3. Ultrassonografia de membros inferiores

  • Avaliação de trombose venosa profunda, que frequentemente precede a TEP.

4. Radiografia de tórax

  • Pode mostrar sinais indiretos, como hipoperfusão em casos de TEP, porém é pouco específica.

Tabela de Diagnóstico da TEP

ExameObjetivoSensibilidade e Especificidade
D-dímeroAvaliar risco de TEPAlta sensibilidade, baixa especificidade
Angio-TC de tóraxConfirmação diagnósticaAlta sensibilidade e especificidade
Ultrassonografia de membros inferioresDetectar trombose venosa profundaAlta sensibilidade e especificidade
Radio de tóraxAvaliação secundária (sinais indiretos)Baixa especificidade

Para uma avaliação completa, é recomendado que o paciente seja avaliado por uma equipe multidisciplinar especializada.

Link externo relevante

Para conhecer mais sobre os critérios diagnósticos, acesse o site da Sociedade Brasileira de Cardiologia.

Tratamento da Tromboembolia Pulmonar CID

O tratamento deve ser imediato e visa dissolver o coágulo, prevenir novos episódios e tratar as complicações.

Opções terapêuticas

1. Anticoagulação

  • Heparina de baixa molécula ou unfractionada: início rápido do tratamento.
  • Anticoagulantes orais: warfarina, rivaroxabana, apixabana.
  • Duração do tratamento: geralmente de 3 a 6 meses, podendo ser prolongado conforme o risco de recorrência.

2. Trombólise

  • Uso de fatores fibrinolíticos em casos graves, com risco de vida.
  • Indicado em TEP com instabilidade hemodinâmica.

3. Intervenções cirúrgicas ou procedimentos minimamente invasivos

  • Trombectomia pulmonar (remoção cirúrgica do coágulo) em casos de contraindicação ou falha ao tratamento clínico.

Medidas de suporte

  • Oxigenoterapia.
  • Controle da pressão arterial.
  • Monitoramento contínuo em unidade de terapia intensiva (UTI).

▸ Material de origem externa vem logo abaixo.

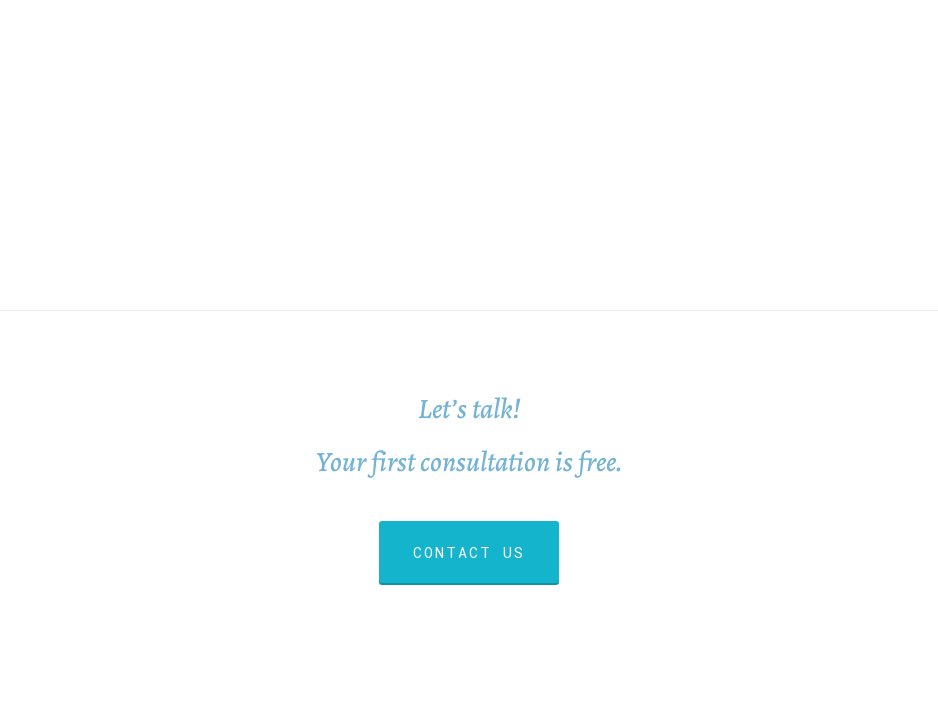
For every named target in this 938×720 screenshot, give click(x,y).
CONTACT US (469, 552)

Tabela de tratamento da TEP

TratamentoIndicaçãoRiscos
AnticoagulaçãoCaso de TEP confirmada ou suspeita de risco moderadoSangramentos, resistência ao medicamento
TrombóliseTEP com instabilidade hemodinâmica ou grande risco de vidaSangramento intracraniano, outras complicações hemorrágicas
Cirurgia ou TrombectomiaQuando anticoagulação não é possível ou failsProcedimentos cirúrgicos com riscos inerentes

Link externo para referências de tratamento

Para informações atualizadas sobre protocolos, consulte o Ministério da Saúde.

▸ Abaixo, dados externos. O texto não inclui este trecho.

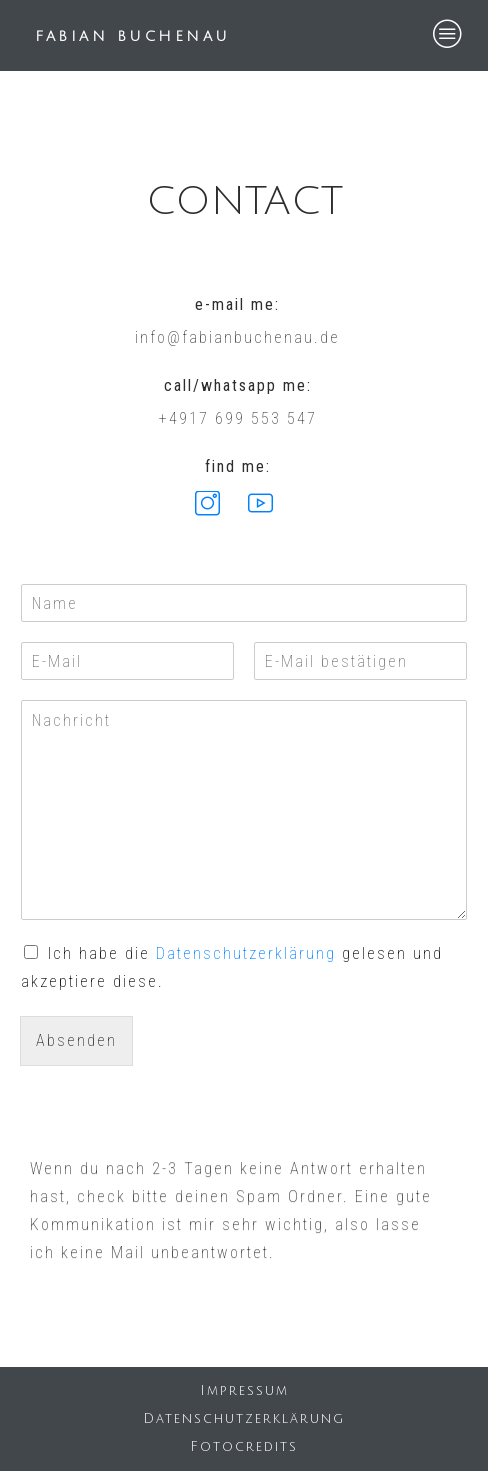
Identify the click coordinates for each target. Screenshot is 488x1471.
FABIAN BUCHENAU (133, 36)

Perguntas Frequentes (FAQs)

1. Qual a diferença entre embolia pulmonar e trombose venosa profunda?

A trombose venosa profunda (TVP) refere-se à formação de coágulos nas veias profundas, geralmente nas pernas, que podem migrar para os pulmões, causando a embolia pulmonar. Assim, a TVP é muitas vezes a causa antecedente da TEP.

2. Quais os fatores de risco para tromboembolia pulmonar CID?

  • Imobilização prolongada
  • Cirurgias recentes
  • Câncer
  • História prévia de trombose
  • Uso de contraceptivos hormonais
  • Obesidade
  • Fatores genéticos de coagulação

3. Como prevenir a tromboembolia pulmonar?

  • Manter-se ativo, evitar imobilizações prolongadas
  • Utilizar meias de compressão em cirurgias
  • Controlar fatores de risco como obesidade e tabagismo
  • Uso de anticoagulantes em pacientes de alto risco sob orientação médica

4. A tromboembolia pulmonar CID pode ser recorrente?

Sim, pacientes com fatores de risco não controlados ou com história anterior podem apresentar recorrência, sendo importante o acompanhamento médico contínuo e a adesão às recomendações terapêuticas.

Conclusão

A tromboembolia pulmonar CID, embora seja uma condição potencialmente fatal, tem um prognóstico favorável quando diagnosticada precocemente e tratada adequadamente. A compreensão dos sintomas, fatores de risco, métodos diagnósticos e opções de tratamento é essencial para reduzir a mortalidade associada a essa enfermidade.

Profissionais de saúde e pacientes devem estar atentos aos sinais clínicos e buscar avaliação especializada em caso de suspeita. A prevenção, por meio do controle de fatores de risco e do acompanhamento médico, desempenha papel crucial na redução da incidência de TEP.

Referências

  1. Organização Mundial da Saúde. (2020). Relatório Global de Saúde. Disponível em: https://www.who.int/

  2. Sociedade Brasileira de Cardiologia. (2022). Diretrizes Brasileiras de Trombose. Disponível em: https://publicacoes.cardiol.org.br/

  3. Lima, R. S., et al. (2018). Avaliação clínica e diagnóstica da tromboembolia pulmonar. Revista Brasileira de Medicina, 75(4), 123-130.